Client - Architect Conduit
Mind the Gap advocates within the design process for the agency and inclusion of disabled people. Being aware of the importance of inclusive design right from the outset of a design process , means that I am able to ask the important questions, identify when particular attention needs to be given to specific decisions, and facilitate constructive communication between clients and architects.
Getting the process right
The communication between client and architect is a crucial one. Being involved from the start of a project ensures that this connection has consistent clarity throughout the design process. Through iterative design processes, often including specialist creative workshops, Mind the Gap supports an approach towards enabling and agency.
During my time as Design Director at Chambers McMillan Architects being involved at every stage of the design process was essential to yadda yadda.. The following examples of live projects that I have led demonstrate the value of having this expertise involved throughout.
Selected projects below:
The Yard, Dundee
With the aim of building an inclusive play centre that would support a wide range of children and young people, we worked iteratively with the client and the users to develop spaces that opened up possible ways of being in the space for a wide variety of children and young people: exploration, play, rest and retreat, fast and slow spaces, sensory spaces.
I recognised the potential for an innovative collaborative design process, which would produce spaces that offer inclusive support for a wide range of children and young people using the Yard
I implemented a series of iterative creative workshops with the children and young people who use the yard, that allowed us to develop designs which were responsive to a wide range of their needs and desires. Through the iterative process, the users had agency and ownership in how the spaces developed. In my role, I designed creative workshops that would allow their thinking about space to be expressed, and then I observed, listened and communicated in order to better understand their intent. By documenting this process, we were able to spatialise these into a design which gave space to many different ways of using them. This is the embodiment of flexible design, which is my aim in all projects I am involved in, to create truly inclusive places.

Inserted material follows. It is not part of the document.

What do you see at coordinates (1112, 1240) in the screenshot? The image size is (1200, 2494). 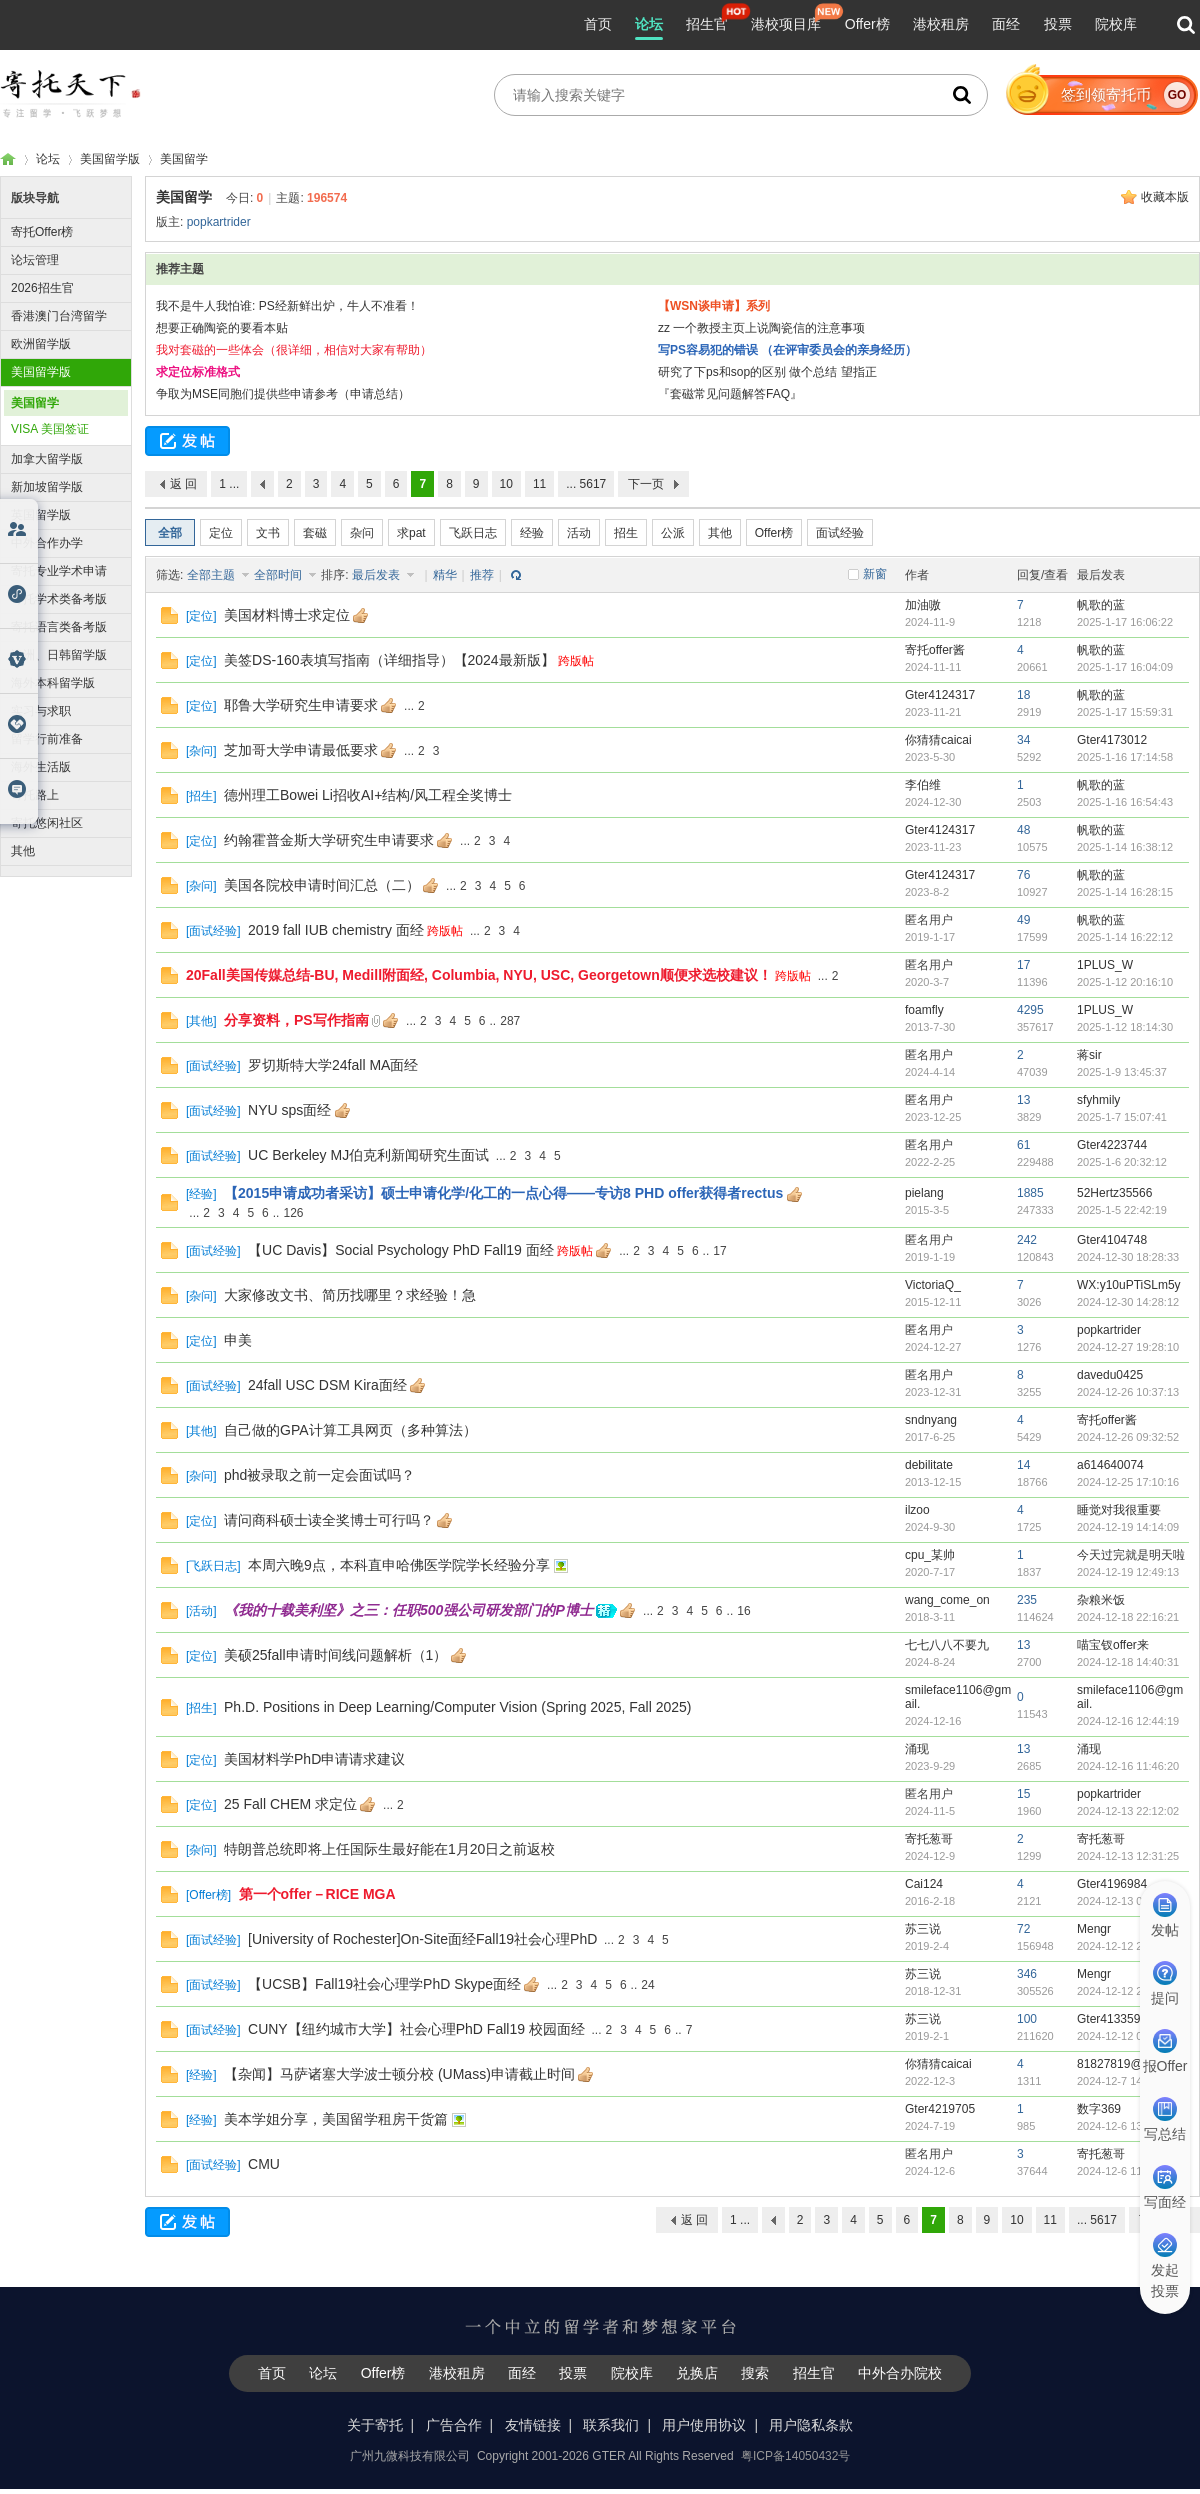 I see `Gter4104748` at bounding box center [1112, 1240].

Glasgow Disabled Scouts Lodge
To support Glasgow Disabled Scouts in a re-design of adaptations of their residential Lodge, I designed a series of workshops which would allow the different scouts to explore their use of space, and their needs in relation to the residential lodge, and would also give us the opportunity to observe this exploration, in order to inform our design process for the adapted lodge.
The processes of the workshops gave the scouts the opportunity to investigate and understand the spaces they would need for weekend and holiday living at the lodge, and also to investigate dimensions and designs to be as broadly inclusive as possible.